In Python, multiple parsers exist to do so:
- `html.parser`: a built-in Python parser that is decent (especially when using recent versions of Python 3) and requires no extra installation.
- `lxml`: which is very fast but requires an extra installation.
- `html5lib`: which aims to parse web page in exactly the same way as a web browser does, but is a bit slower.

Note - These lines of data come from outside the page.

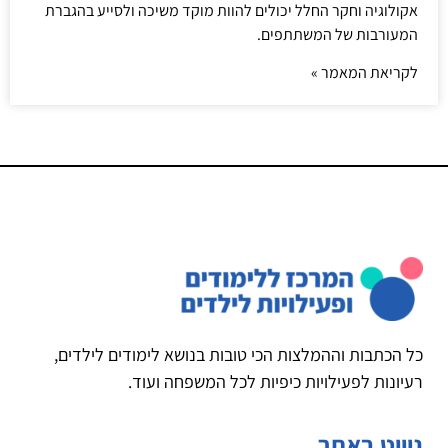
אקולוגיה וחקר החלל יכולים להוות מוקד משיכה ולסייע בהגברת
המעורבות של המשתתפים.
לקריאת המאמר »
כל הכתבות וההמלצות הכי טובות בנושא לימודים לילדים,
רעיונות לפעילויות כיפיות לכל המשפחה ועוד.
ניווט באתר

- `find(name, attrs, recursive, string, **keywords)`
- `find_all(name, attrs, recursive, string, limit, **keywords)`

In [20]:
html_soup.find('h1')

<h1 class="firstHeading" id="firstHeading" lang="en">List of <i>Game of Thrones</i> episodes</h1>

In [21]:
html_soup.find('', {'id':'firstHeading'})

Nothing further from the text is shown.